Upon reading “How Not To Lie with Statistics: Avoiding Common Mistakes in Quantitative Political Science” from Gary King, I stumbled into a section which proved that t-tests, ANOVA and Linear Regression are intimately related, both conceptually and algebraically. As a late-comer in statistics, one usually does not pay attention to these nuances. I decided to make a short simulation in R just to make sure my intuition was right.
set.seed(1)
income <- sample(1000:5000, 100, replace = T)

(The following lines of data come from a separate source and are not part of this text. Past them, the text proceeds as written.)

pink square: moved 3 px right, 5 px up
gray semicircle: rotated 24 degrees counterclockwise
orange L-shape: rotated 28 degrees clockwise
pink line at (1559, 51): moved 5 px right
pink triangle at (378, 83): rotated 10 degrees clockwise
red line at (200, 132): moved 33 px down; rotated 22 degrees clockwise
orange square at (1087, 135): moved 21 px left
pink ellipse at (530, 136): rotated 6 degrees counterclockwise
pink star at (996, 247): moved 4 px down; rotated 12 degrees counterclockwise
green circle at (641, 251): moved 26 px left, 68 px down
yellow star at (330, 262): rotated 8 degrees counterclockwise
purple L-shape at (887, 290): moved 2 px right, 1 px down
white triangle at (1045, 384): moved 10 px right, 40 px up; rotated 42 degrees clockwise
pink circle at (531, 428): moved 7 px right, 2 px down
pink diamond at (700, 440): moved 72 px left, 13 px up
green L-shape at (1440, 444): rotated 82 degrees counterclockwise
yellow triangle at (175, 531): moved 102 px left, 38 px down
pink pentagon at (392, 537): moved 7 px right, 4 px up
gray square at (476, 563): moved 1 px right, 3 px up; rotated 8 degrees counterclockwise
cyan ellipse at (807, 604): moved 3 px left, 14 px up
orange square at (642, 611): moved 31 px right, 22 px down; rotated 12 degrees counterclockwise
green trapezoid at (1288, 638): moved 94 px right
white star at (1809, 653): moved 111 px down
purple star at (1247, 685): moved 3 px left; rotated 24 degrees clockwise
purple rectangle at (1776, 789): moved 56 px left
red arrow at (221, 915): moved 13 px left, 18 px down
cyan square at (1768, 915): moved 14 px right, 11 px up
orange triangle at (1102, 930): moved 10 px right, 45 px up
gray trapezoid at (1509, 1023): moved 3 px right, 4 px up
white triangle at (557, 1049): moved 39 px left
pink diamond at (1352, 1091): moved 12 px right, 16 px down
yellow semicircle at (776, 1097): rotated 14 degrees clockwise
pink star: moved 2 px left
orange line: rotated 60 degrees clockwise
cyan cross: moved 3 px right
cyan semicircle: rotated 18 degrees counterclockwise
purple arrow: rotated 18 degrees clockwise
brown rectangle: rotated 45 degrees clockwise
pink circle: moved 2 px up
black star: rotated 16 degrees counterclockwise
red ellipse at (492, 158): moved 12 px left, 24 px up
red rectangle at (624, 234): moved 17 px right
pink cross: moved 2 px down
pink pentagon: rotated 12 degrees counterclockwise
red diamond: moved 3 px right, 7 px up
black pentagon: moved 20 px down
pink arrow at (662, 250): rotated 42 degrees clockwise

gender <- rep(c(1, 0), 50)
t <- t.test(income ~ gender)
unname(t$estimate[2] - t$estimate[1])
## [1] -30.2
coef(model <- lm(income ~ gender))
## (Intercept) gender
## 2941.66 -30.20
# The ANOVA model is actually computed through the lm
# call but we can use the anova() function to check if
# the differences are significant as well.
anova(model)
## Analysis of Variance Table
##
## Response: income
## Df Sum Sq Mean Sq F value Pr(>F)
## gender 1 22801 22801 0.0181 0.8932
## Residuals 98 123308676 1258252
It’s fun to find out about these things and prove that they make sense. However, the strength of linear models is that you can ‘adjust’ for other important variables and get an adjusted estimated difference. Let’s add another variable called kids with the number of children per person and see how the difference changes.
kids <- sample(1:4, 100, replace = T)
lm(income ~ gender + kids)
##
## Call:
## lm(formula = income ~ gender + kids)
##
## Coefficients:
## (Intercept) gender kids
## 2859.54 -32.89 33.66
Well, we can now say that the difference in income between male and females is of about 200 adjusted for the number of children per person.